JAKARTA - Dans une clinique privée de Jakarta, une aide-soignante envoie de la fumée dans la bouche d'une patiente, gravement malade. En Indonésie, l'un des derniers paradis pour les fabricants de tabac, même les malades du cancer sont traités à l'aide de... cigarettes.

La patiente, occidentale, souffre d'emphysème après avoir fumé pendant des décennies. Avec le cancer et l'autisme, cette maladie des poumons est l'un des maux que la clinique Griya Balur prétend soigner.

Griya Balur serait interdite sur de nombreux continents, mais pas en Indonésie, l'un de ces pays émergents qui font figure de refuges pour les grands fabricants de tabac dont les bénéfices décroissent en Occident.

Une forte tradition de consommation de tabac, notamment de cigarettes aux clous de girofle (kretek), une faible réglementation et les milliards de dollars que récolte le gouvernement grâce aux cigarettes, font que les cliniques telles que Griya Balur ont pignon sur rue.

Le Dr Gretha Zahar assure à l'AFP que sa clinique a traité 60.000 malades avec de la fumée de cigarettes depuis dix ans.

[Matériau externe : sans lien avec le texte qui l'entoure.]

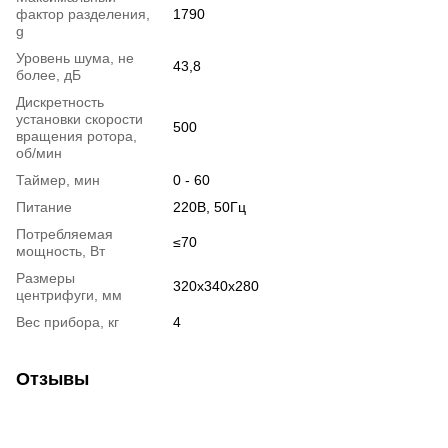
фактор разделения,
1790
g
Уровень шума, не
43,8
более, дБ
Дискретность
установки скорости
500
вращения ротора,
об/мин
Таймер, мин
0 - 60
Питание
220В, 50Гц
Потребляемая
≤70
мощность, Вт
Размеры
320x340x280
центрифуги, мм
Вес прибора, кг
4
Отзывы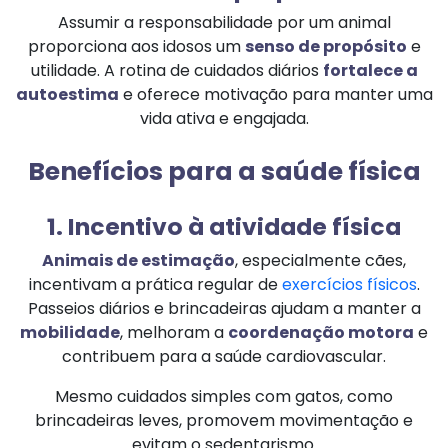
Assumir a responsabilidade por um animal
proporciona aos idosos um
senso de propósito
e
utilidade. A rotina de cuidados diários
fortalece a
autoestima
e oferece motivação para manter uma
vida ativa e engajada.
Benefícios para a saúde física
1. Incentivo à atividade física
Animais de estimação
, especialmente cães,
incentivam a prática regular de
exercícios físicos
.
Passeios diários e brincadeiras ajudam a manter a
mobilidade
, melhoram a
coordenação motora
e
contribuem para a saúde cardiovascular.
Mesmo cuidados simples com gatos, como
brincadeiras leves, promovem movimentação e
evitam o sedentarismo.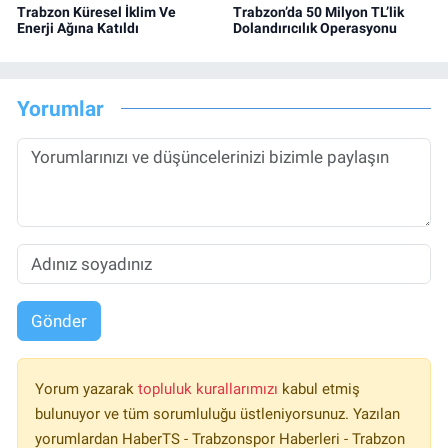
Trabzon Küresel İklim Ve
Trabzon’da 50 Milyon TL’lik
Enerji Ağına Katıldı
Dolandırıcılık Operasyonu
Yorumlar
Gönder
Yorum yazarak
topluluk kurallarımızı
kabul etmiş
bulunuyor ve tüm sorumluluğu üstleniyorsunuz. Yazılan
yorumlardan HaberTS - Trabzonspor Haberleri - Trabzon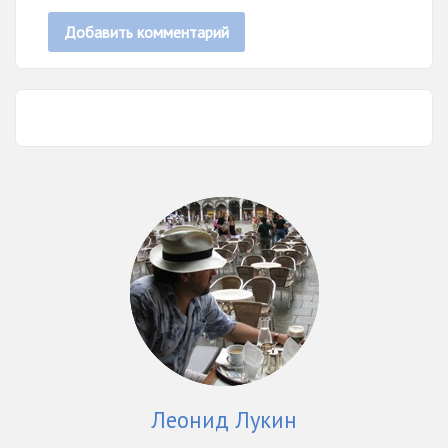
Леонид Лукин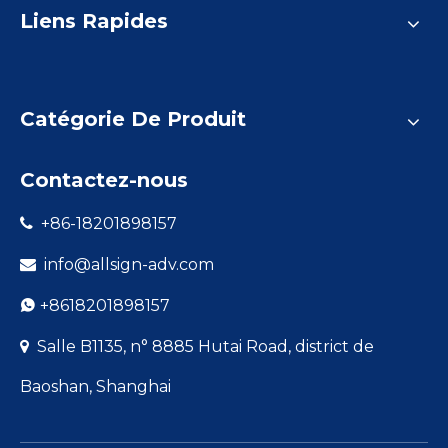
Liens Rapides
Catégorie De Produit
Contactez-nous
+86-18201898157

info@allsign-adv.com

+8618201898157

Salle B1135, n° 8885 Hutai Road, district de

Baoshan, Shanghai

Dotée d'un doctorat en nanochimie obtenu à l'université Padjadjaran à Bandung, dans l'ouest de Java, le Dr Zahar pense qu'en manipulant le niveau de mercure dans le tabac, on peut soigner beaucoup de maladies, dont le cancer, et empêcher le processus de vieillissement.

"Le mercure est la cause de toutes les maladies. Mes cigarettes, que nous appelons les Cigarettes Divines, contiennent des actifs qui extraient le mercure dans le corps" du malade, assure-t-elle.

Sur son site, elle dit ne pas avoir besoin de soumettre ses méthodes à des tests cliniques ou publier dans les revues spécialisées. Elle n'a pas non plus l'argent pour "se battre" contre "les scientifiques de la médecine occidentale".

Semblant ignorer que le tabac créé une dépendance et nuit à la santé, les Indonésiens, jeunes et vieux, répondent avec enthousiasme aux campagnes publicitaires des fabricants.

On fume dans les salons de beauté et les salles d'attente des dentistes. Certains parents donnent des cigarettes à leurs jeunes enfants pour qu'ils restent calmes. Des cigarettes sont distribuées gratuitement aux adolescents lorsqu'ils achètent des places de concert.

Les lois d'interdiction de fumer dans certains lieux sont rarement appliquées et les publicités pour le tabac envahissent le paysage comme les écrans télévisés.

Un paquet coûte environ un dollar (0,69 euro) et le tabac représente souvent le deuxième poste de dépense, après la nourriture, pour les foyers les plus pauvres de ce pays d'Asie du sud-est.

Selon l'Organisation mondiale de la Santé (OMS), la proportion de fumeurs en Indonésie a été multipliée par six en quarante ans. Quelque 400.000 personnes meurent chaque année de maladies liées au tabac.

Mais l'Indonésie reste le seul pays d'Asie à ne pas avoir ratifié la convention-cadre de l'OMS pour la lutte contre le tabac, à laquelle pourtant 172 parties ont adhéré, ce qui en fait l?un des traités ayant remporté la plus large adhésion dans l?histoire des Nations Unies.

Le plus grand fabricant indonésien de cigarettes, Sampoernaa été acquis à prix d'or par Philip Morris International. En 2009, British American Tobacco avait acheté le numéro quatre du pays, Bentoel, pour 494 millions de dollars.

Chaque année, le gouvernement reçoit 7 milliards de dollars de taxes grâce à ce secteur, qui emploie des milliers de personnes autour de la ville de Temanggung, dans le centre de Java.

Pour les anti-tabac, les industriels du secteur ont recours aux mêmes astuces dans les pays émergents que ceux utilisés il y a quelques décennies en Occident: faire de la cigarette un symbole de virilité auprès des hommes, la présenter comme cool et sexy, voire bonne pour la santé, auprès des femmes et des enfants.

Un projet de loi sur la réglementation du tabac en 2009 ne mentionnait même pas que le tabac créait une dépendance. Un simple oubli, avait assuré le gouvernement, avant de rectifier la loi.